Rob Long on the Decline of Print Media

Tuesday, December 20, 2011

A great 98th podcast episode featuring Insta-guest Glenn Reynolds (whose delightful and informative blog I love every bit as much as our Ricochet hosts do) ends with some particularly insightful comments by Rob Long. Starting around 59 and a half minutes:

I think what hurt these magazines [(Time and Newsweek)] is Reagan. Because when Reagan was elected and did well, all of these journalists went nuts. Now Hugh Sidey used to write a very pro-Reagan column for Time. … And the idea that you would have a thoughtful, kind of middle-of-the-road wise man journalist writing a column for any one of these magazines that was not knee-jerk partisanship is … literally inconceivable. They all decided with Reagan that they needed, now … their job was to try to reform the electorate. And you could see it. You could see it in the collapse of the big media titles when they tried to reform the electorate, to try to teach you a lesson: You voted wrong. That … the electorate just kind of turned them off and people stopped reading. They stopped reading those magazines. They stopped reading the newspaper when the newspaper became homework … for your soul … instead of: telling me what happened in my neighborhood today.

On journalism then vs. now:

These were Ivy League weeklies … Newsweek and Time are staffed entirely by Harvard and Yale students. But they didn’t have the sense of trying to tell you … why you were wrong, and why you were stupid … the advocacy journalism which came up … really, began in the 70s, but I think really hit its stride in the 80s under Reagan. This idea that you need to be corrected. And the people reading this thought, “Well, I don’t really need to be corrected.” And then you saw the magazines as they desperately tried to come up with something else — was it more show business, more lifestyle stuff, more trend pieces. They tried to do everything they could, because they couldn’t report the news, because it was too obvious what they were trying to do. You look at a paper like the L.A. Times — the L.A. Times is … the dead twin of the New York Times. The New York Times succeeds because it has fantastic feature sections, right? The New York Times succeeds because on Thursdays about style, Wednesdays about food … and Fridays about escapes. It has these great sections that people want to read, despite the front section. And they’ve done that very successfully. But everyone else … they forget the Hugh Sidey model, which is just … everything doesn’t have to be corrective of Conservatives.
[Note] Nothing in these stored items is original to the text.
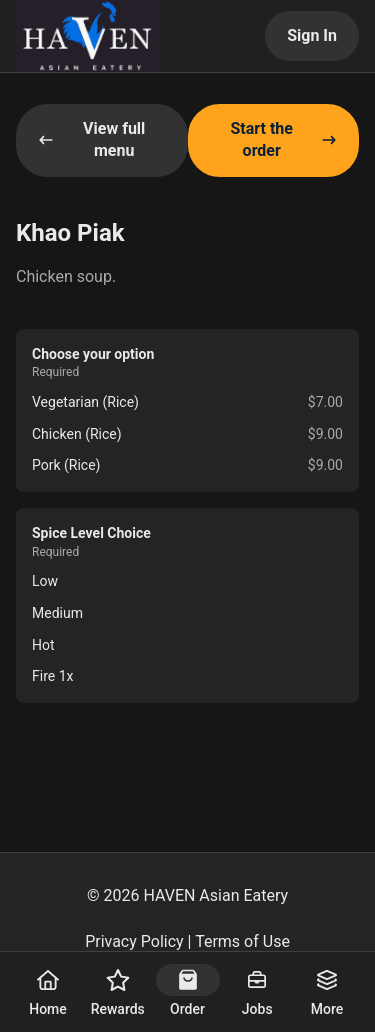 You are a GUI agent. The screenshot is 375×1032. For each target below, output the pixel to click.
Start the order (283, 139)
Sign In (312, 35)
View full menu (91, 139)
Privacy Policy (134, 941)
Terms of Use (242, 941) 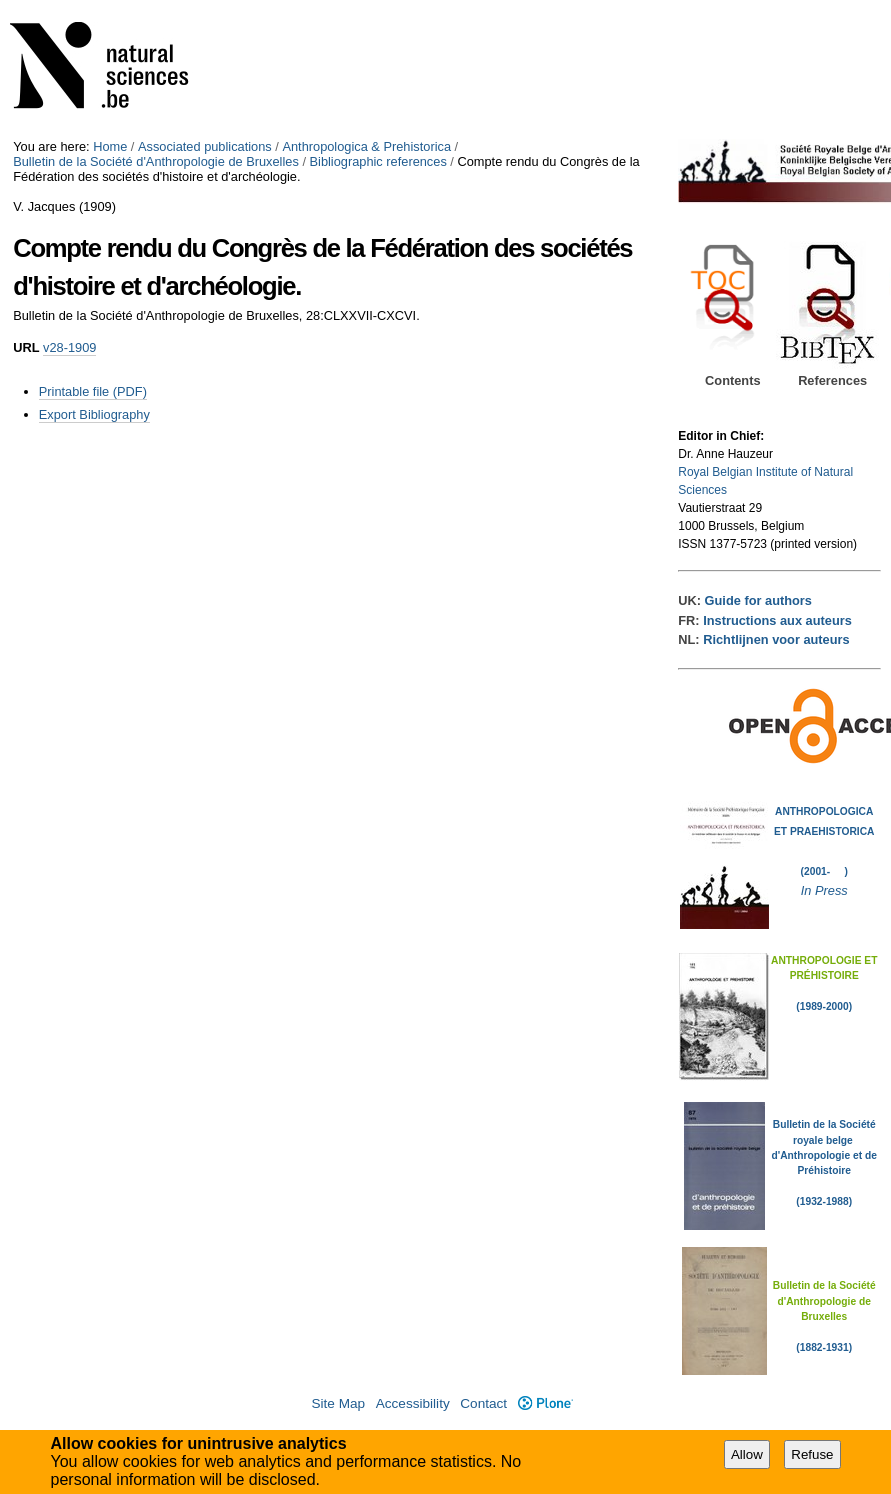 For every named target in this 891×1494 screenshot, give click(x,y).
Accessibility (413, 1403)
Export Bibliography (94, 414)
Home (110, 146)
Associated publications (205, 146)
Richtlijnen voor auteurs (776, 639)
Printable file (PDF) (93, 391)
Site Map (338, 1403)
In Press (824, 890)
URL (26, 347)
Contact (483, 1403)
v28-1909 (69, 347)
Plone (545, 1403)
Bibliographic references (378, 161)
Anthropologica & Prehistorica (366, 146)
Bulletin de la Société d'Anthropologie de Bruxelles (156, 161)
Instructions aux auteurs (777, 620)
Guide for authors (758, 600) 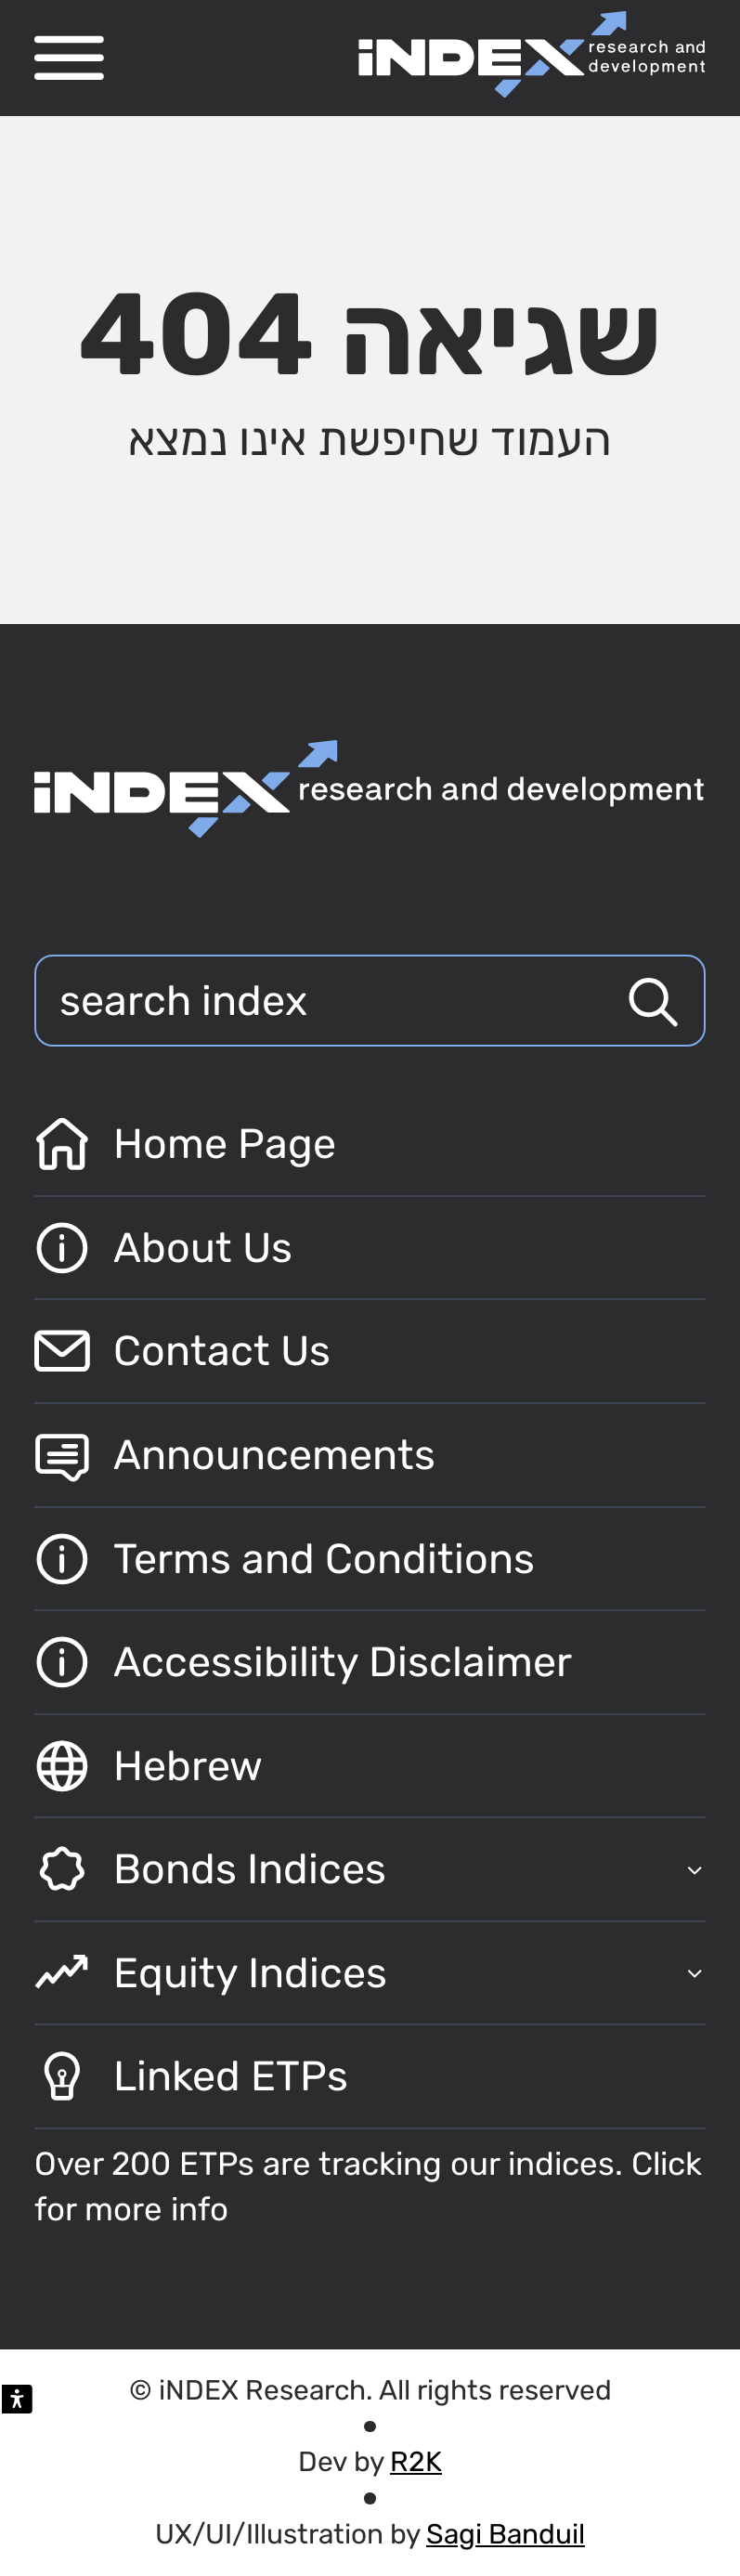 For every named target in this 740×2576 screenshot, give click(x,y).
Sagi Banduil (505, 2533)
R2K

The mainstream just wants to know what’s going on in the world, and doesn’t need to be told, over and over again, that Conservatives are bad, and that Liberals are good. They just … they don’t believe it, so it seems like a comic book to them.

As Glenn would rightly advise: Listen to the whole thing!

I’m reminded of an older man I once met, whose eyes beamed with pride on relating to me that his son had gone into journalism “to change the world”. I smiled and said nothing, not wanting to rob this nice fellow I barely knew of a notion that was clearly a source of great happiness to him, but in my head I had to wonder: Did his son choose the right career for that? And: what are the implications of conflating the business of reporting facts with the pursuit of advocacy journalism?